PDF Invoice Parser — Fine-tuned LayoutLMv3

A fine-tuned LayoutLMv3 model for named entity recognition (NER) on PDF invoices. It extracts structured fields such as invoice number, dates, vendor/customer details, and financial totals directly from document pages using text, layout (bounding boxes), and visual features.

Model Details

Base model: microsoft/layoutlmv3-base
Architecture: LayoutLMv3ForTokenClassification
Task: Token classification (NER)
Fine-tuned on: Labeled PDF invoice pages

Labels

Label	Description
`B/I-INVOICE_NUM`	Invoice number
`B/I-INVOICE_DATE`	Invoice date
`B/I-DUE_DATE`	Payment due date
`B/I-VENDOR_NAME`	Vendor / seller name
`B/I-VENDOR_ADDR`	Vendor address
`B/I-CUST_NAME`	Customer / buyer name
`B/I-CUST_ADDR`	Customer address
`B/I-TOTAL`	Total amount
`B/I-SUBTOTAL`	Subtotal amount
`B/I-TAX`	Tax amount
`O`	Outside / no entity

Quick Start

pip install transformers torch Pillow

from transformers import LayoutLMv3Processor, LayoutLMv3ForTokenClassification
import torch
from PIL import Image

processor = LayoutLMv3Processor.from_pretrained("Kapilydv6/layoutlmv3-invoice-parser", apply_ocr=False)
model = LayoutLMv3ForTokenClassification.from_pretrained("Kapilydv6/layoutlmv3-invoice-parser")
model.eval()

# words and boxes come from your OCR tool (e.g. pytesseract)
encoding = processor(
    image,          # PIL.Image of the invoice page
    words,          # list of word strings
    boxes=boxes,    # list of [x0, y0, x1, y1] normalized to 0–1000
    return_tensors="pt",
    truncation=True,
    padding="max_length",
    max_length=512,
)

with torch.no_grad():
    outputs = model(**encoding)

predictions = outputs.logits.argmax(-1).squeeze().tolist()
id2label = model.config.id2label
predicted_labels = [id2label[p] for p in predictions]

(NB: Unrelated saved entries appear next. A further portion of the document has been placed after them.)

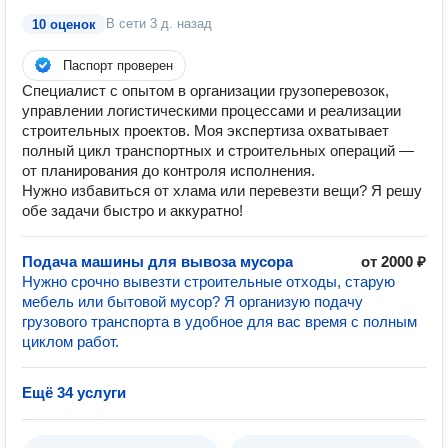
В сети
3 д. назад
10 оценок
Паспорт проверен
Специалист с опытом в организации грузоперевозок,
управлении логистическими процессами и реализации
строительных проектов. Моя экспертиза охватывает
полный цикл транспортных и строительных операций —
от планирования до контроля исполнения.
Нужно избавиться от хлама или перевезти вещи? Я решу
обе задачи быстро и аккуратно!
Подача машины для вывоза мусора
от 2000 ₽
Нужно срочно вывезти строительные отходы, старую
мебель или бытовой мусор? Я организую подачу
грузового транспорта в удобное для вас время с полным
циклом работ.
Ещё 34 услуги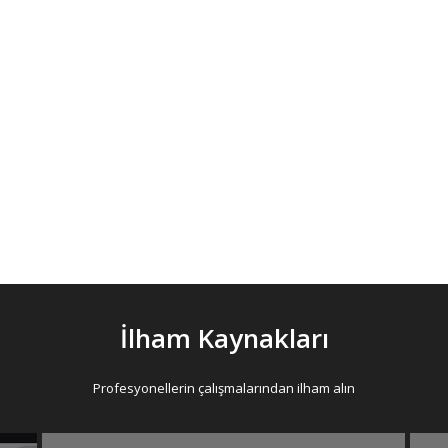
in ürünlerini sunmaktayız.
arklı eğitimi, duyuruyu, ilham kaynağını ve program özellikleri
ruz. Eğer programlarımız ve ürünlerimiz hakkında detaylı bilg
anslı olarak satın almak isterseniz, aşağıdaki bağlantılara tık
Detaylı Bilgi Alın
Satın Alın
İlham Kaynakları
Profesyonellerin çalışmalarından ilham alın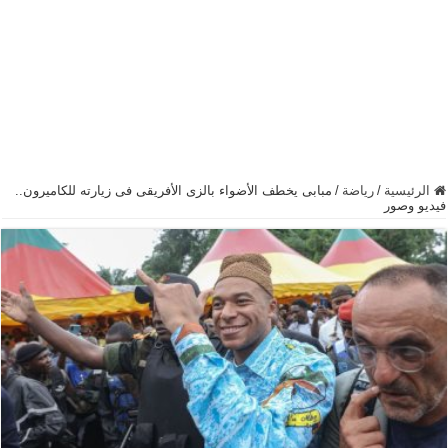
الرئيسية
/
رياضة
/
مبابى يخطف الأضواء بالزى الأفريقى فى زيارته للكاميرون..
فيديو وصور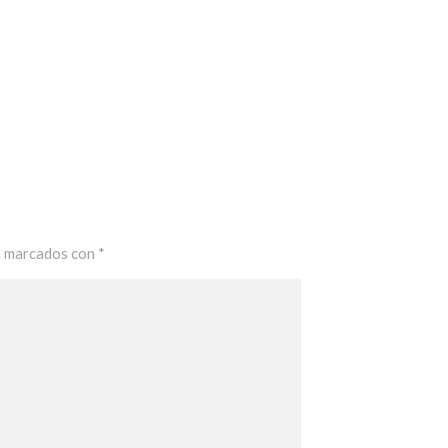
n marcados con
*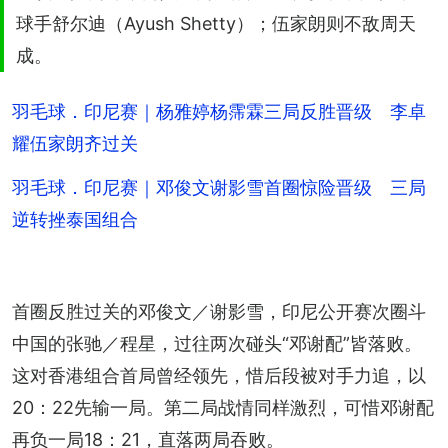
球手舒尔迪（Ayush Shetty）；伍家朗则不敌周天
成。
羽毛球．印尼赛｜杨雅婷杨霈霖三局反胜晋级 李卓
耀伍家朗齐过关
羽毛球．印尼赛｜邓俊文谢影雪首圈惊险晋级 三局
逆转挫泰国组合
首圈反胜过关的邓俊文／谢影雪，印尼公开赛次圈斗
中国的张驰／程星，过往两次碰头“邓谢配”皆落败。
这对香港组合首局曾经领先，惜后段被对手力追，以
20：22先输一局。第二局战情同样激烈，可惜邓谢配
再负一局18：21，直落两局吞败。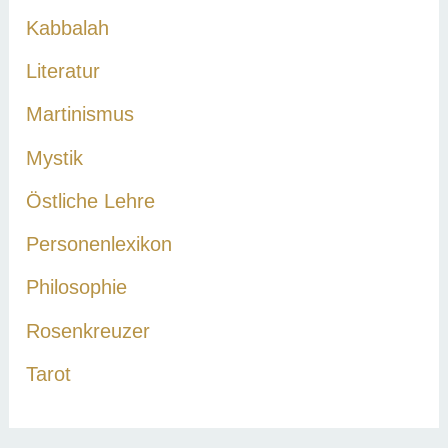
Kabbalah
Literatur
Martinismus
Mystik
Östliche Lehre
Personenlexikon
Philosophie
Rosenkreuzer
Tarot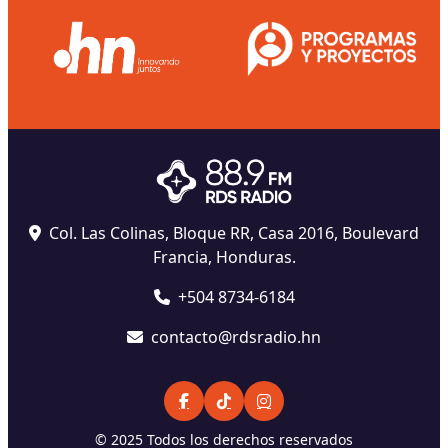
Col. Las Colinas, Bloque RR, Casa 2016, Boulevard
Francia, Honduras.
+504 8734-6184
contacto@rdsradio.hn
© 2025 Todos los derechos reservados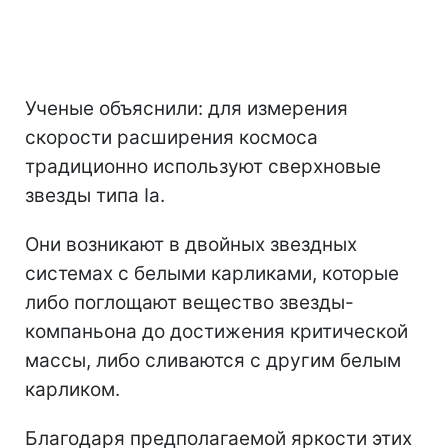
Ученые объяснили: для измерения
скорости расширения космоса
традиционно используют сверхновые
звезды типа Ia.
Они возникают в двойных звездных
системах с белыми карликами, которые
либо поглощают вещество звезды-
компаньона до достижения критической
массы, либо сливаются с другим белым
карликом.
Благодаря предполагаемой яркости этих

Full Pipeline (PDF → JSON)

from invoice_parser import InvoiceParser

parser = InvoiceParser(strategy="finetuned")
result = parser.parse("invoice.pdf")
print(result.to_json())

Output Format

{
  "invoice_number": "INV-2024-0042",
  "invoice_date": "March 15, 2024",
  "due_date": "April 15, 2024",
  "vendor_name": "Acme Corp",
  "vendor_address": "123 Business St, City",
  "customer_name": "Client LLC",
  "customer_address": "456 Client Ave, Town",
  "subtotal": 1200.00,
  "tax": 216.00,
  "total": 1416.00
}

Extraction Strategies (invoice_parser.py)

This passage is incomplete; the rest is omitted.